**Provided information**
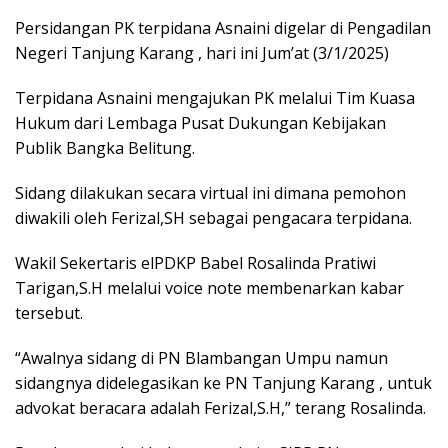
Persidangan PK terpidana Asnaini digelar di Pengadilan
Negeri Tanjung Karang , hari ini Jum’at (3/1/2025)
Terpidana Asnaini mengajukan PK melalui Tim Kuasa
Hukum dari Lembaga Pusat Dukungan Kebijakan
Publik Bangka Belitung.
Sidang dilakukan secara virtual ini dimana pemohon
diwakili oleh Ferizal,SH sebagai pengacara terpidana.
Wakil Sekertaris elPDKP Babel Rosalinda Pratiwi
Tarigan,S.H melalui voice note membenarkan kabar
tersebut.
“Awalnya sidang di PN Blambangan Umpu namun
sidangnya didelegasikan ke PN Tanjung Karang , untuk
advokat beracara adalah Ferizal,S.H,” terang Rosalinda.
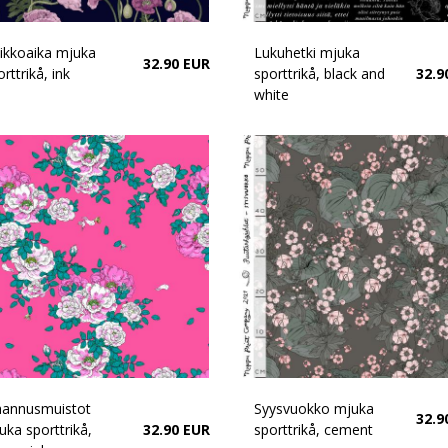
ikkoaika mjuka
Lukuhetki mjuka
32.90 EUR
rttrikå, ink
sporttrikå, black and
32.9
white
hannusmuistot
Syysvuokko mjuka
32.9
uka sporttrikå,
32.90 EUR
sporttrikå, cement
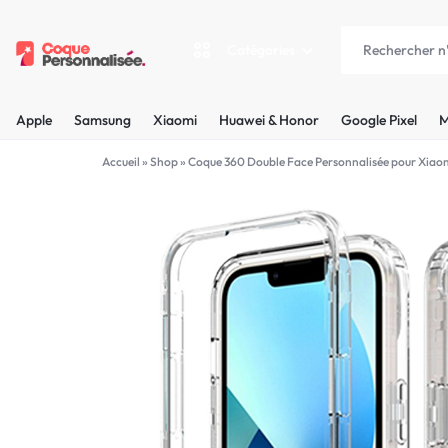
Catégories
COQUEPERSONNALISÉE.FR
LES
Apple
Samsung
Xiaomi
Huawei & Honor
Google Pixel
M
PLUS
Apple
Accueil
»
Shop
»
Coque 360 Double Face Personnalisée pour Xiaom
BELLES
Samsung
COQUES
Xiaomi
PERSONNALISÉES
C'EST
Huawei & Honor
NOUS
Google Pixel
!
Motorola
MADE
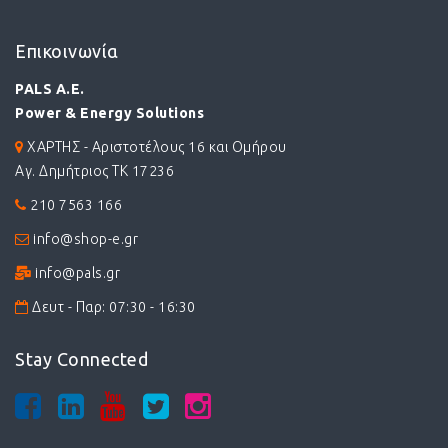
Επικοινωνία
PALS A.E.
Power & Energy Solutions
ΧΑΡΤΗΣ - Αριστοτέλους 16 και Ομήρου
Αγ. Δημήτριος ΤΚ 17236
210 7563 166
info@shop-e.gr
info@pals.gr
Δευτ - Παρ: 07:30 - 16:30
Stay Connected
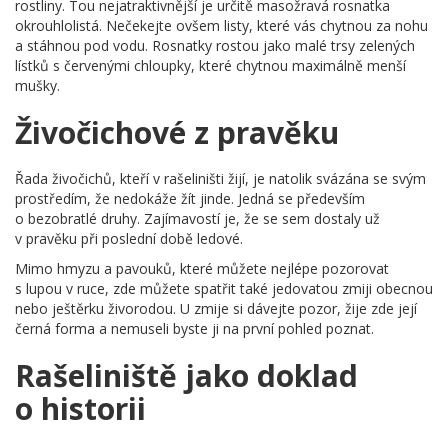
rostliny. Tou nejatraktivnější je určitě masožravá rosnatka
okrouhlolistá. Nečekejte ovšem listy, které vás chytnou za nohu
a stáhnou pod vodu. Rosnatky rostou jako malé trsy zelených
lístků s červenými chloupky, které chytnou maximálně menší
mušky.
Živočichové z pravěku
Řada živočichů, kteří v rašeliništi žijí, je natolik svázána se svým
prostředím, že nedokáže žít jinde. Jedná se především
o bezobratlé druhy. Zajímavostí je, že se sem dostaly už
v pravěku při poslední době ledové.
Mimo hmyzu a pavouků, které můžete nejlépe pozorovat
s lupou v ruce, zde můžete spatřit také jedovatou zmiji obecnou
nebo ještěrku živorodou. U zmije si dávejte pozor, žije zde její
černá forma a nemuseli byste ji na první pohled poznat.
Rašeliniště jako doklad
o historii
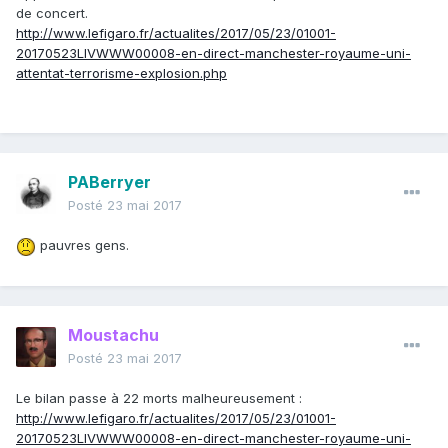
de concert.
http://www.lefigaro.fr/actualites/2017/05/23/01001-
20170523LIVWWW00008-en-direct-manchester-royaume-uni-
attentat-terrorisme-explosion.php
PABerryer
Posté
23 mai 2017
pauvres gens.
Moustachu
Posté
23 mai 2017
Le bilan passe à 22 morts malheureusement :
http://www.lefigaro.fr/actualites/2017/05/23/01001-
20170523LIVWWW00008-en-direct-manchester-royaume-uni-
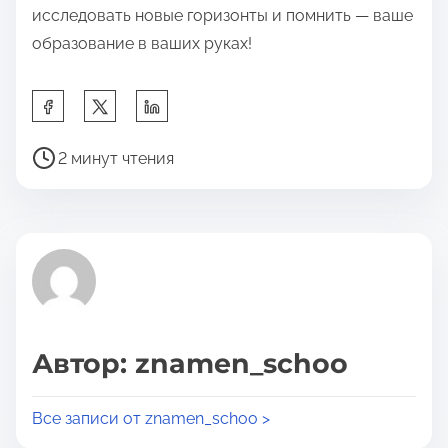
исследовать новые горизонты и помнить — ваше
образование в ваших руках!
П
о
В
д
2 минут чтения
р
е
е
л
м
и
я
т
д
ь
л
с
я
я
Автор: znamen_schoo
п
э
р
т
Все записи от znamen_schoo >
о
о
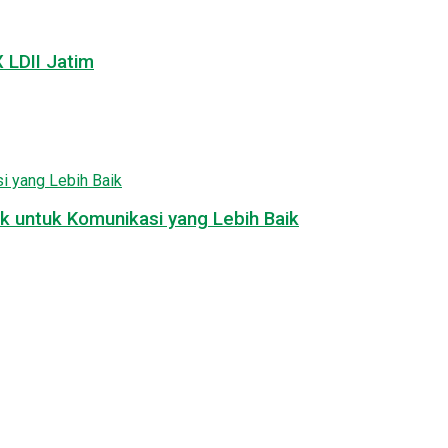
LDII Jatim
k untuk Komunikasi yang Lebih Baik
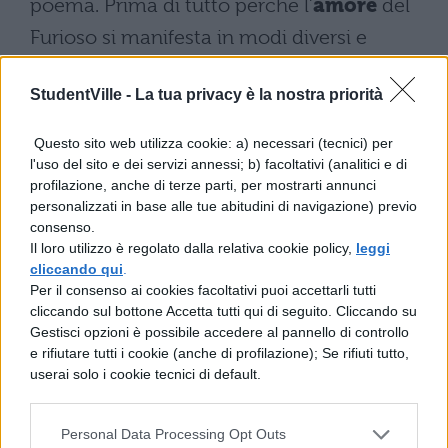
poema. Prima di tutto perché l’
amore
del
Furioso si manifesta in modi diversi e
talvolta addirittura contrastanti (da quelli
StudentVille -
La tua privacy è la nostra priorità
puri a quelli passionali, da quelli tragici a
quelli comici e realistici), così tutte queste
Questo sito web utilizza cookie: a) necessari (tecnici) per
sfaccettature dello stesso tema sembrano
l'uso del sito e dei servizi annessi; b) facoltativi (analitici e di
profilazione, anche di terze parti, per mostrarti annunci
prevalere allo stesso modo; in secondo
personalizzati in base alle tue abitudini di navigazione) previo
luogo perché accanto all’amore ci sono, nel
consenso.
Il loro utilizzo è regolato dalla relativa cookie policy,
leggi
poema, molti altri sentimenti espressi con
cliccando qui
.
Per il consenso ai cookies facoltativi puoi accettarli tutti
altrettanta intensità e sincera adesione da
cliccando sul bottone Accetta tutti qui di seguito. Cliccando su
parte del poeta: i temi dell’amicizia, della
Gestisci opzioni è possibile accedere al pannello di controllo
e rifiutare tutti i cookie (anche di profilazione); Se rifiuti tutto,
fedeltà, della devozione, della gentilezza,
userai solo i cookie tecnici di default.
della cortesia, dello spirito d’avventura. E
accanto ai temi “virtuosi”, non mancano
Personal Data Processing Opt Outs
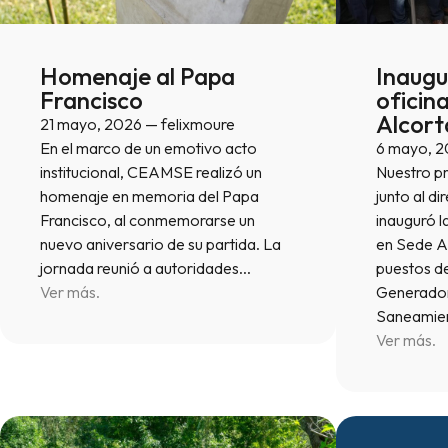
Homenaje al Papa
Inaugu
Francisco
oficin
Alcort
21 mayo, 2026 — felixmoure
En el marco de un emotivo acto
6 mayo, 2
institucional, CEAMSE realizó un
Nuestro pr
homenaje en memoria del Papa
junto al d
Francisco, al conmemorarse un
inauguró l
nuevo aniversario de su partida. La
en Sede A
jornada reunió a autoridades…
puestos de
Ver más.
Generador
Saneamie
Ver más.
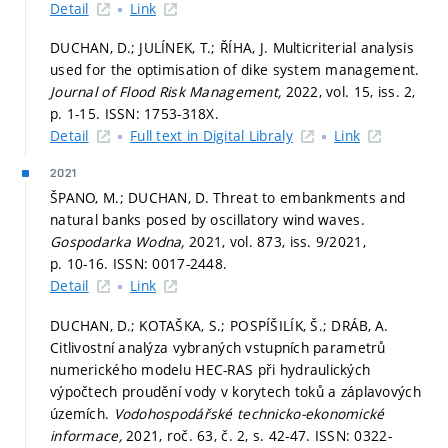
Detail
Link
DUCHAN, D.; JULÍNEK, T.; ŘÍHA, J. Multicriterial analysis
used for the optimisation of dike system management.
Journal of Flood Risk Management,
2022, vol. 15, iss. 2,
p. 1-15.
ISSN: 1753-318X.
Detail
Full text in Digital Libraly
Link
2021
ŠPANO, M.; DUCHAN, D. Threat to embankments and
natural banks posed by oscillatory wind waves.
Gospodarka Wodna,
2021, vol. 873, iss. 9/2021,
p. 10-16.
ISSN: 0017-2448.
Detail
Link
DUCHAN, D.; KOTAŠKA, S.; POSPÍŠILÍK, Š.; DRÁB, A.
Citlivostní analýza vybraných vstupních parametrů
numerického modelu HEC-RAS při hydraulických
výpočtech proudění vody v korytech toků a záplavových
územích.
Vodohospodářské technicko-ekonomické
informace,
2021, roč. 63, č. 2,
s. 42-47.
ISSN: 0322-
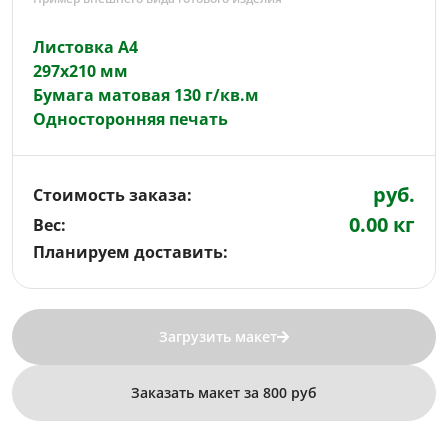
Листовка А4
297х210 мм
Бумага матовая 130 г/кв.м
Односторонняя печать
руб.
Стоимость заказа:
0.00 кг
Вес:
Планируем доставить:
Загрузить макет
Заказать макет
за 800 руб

* * *

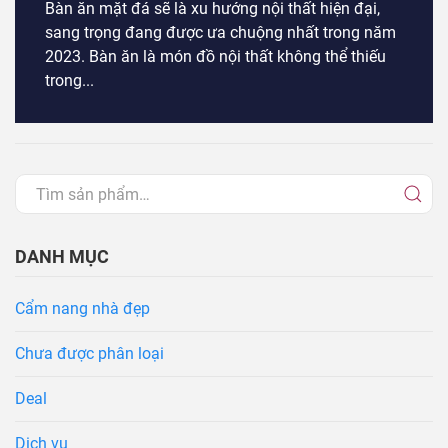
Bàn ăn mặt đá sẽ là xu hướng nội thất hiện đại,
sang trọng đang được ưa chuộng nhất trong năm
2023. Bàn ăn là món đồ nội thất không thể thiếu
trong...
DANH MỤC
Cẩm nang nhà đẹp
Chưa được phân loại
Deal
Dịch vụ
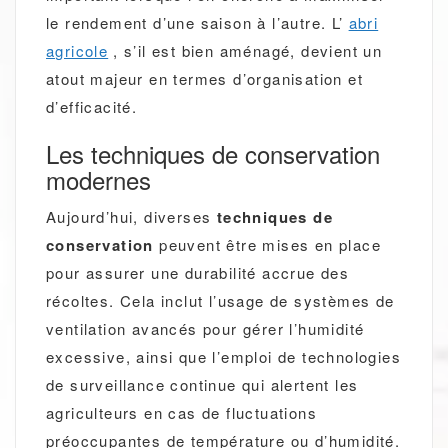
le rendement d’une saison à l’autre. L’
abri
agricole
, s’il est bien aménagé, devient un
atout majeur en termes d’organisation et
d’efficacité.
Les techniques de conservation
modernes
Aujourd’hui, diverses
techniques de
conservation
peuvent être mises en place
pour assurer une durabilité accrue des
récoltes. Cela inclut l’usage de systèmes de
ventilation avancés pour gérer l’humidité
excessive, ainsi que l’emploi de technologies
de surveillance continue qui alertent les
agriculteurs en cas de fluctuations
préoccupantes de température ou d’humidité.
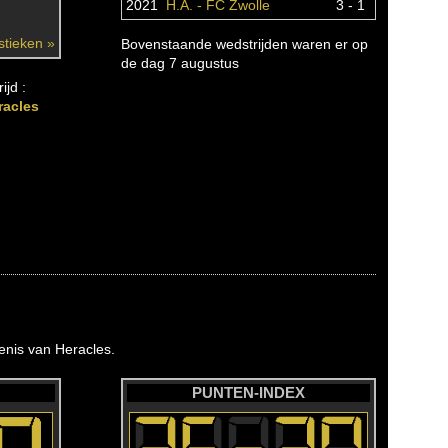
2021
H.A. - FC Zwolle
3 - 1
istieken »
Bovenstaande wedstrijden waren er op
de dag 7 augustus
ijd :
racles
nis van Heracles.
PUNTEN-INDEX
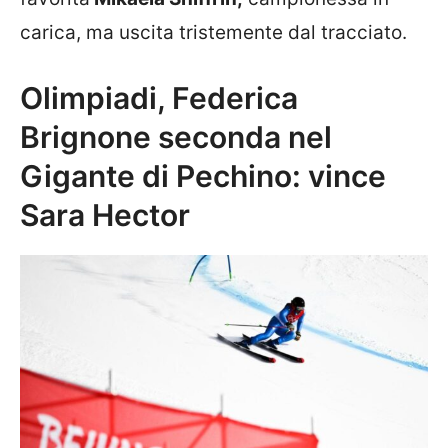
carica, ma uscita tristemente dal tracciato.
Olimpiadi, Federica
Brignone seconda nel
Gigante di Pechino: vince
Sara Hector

**Task to carry out**
Keep to the stretch from the line containing "PERSONNALISÉES" through the line containing "v pravěku při poslední době ledové.", both ends included, and copy it exactly from the listing above, minus the pictures.

**Written solution**
PERSONNALISÉES
C'EST
Huawei & Honor
NOUS
Google Pixel
!
Motorola
MADE
Επικοινωνία
PALS A.E.
Power & Energy Solutions
ΧΑΡΤΗΣ - Αριστοτέλους 16 και Ομήρου
Αγ. Δημήτριος ΤΚ 17236
210 7563 166
info@shop-e.gr
info@pals.gr
Δευτ - Παρ: 07:30 - 16:30
Stay Connected
rostliny. Tou nejatraktivnější je určitě masožravá rosnatka
okrouhlolistá. Nečekejte ovšem listy, které vás chytnou za nohu
a stáhnou pod vodu. Rosnatky rostou jako malé trsy zelených
lístků s červenými chloupky, které chytnou maximálně menší
mušky.
Živočichové z pravěku
Řada živočichů, kteří v rašeliništi žijí, je natolik svázána se svým
prostředím, že nedokáže žít jinde. Jedná se především
o bezobratlé druhy. Zajímavostí je, že se sem dostaly už
v pravěku při poslední době ledové.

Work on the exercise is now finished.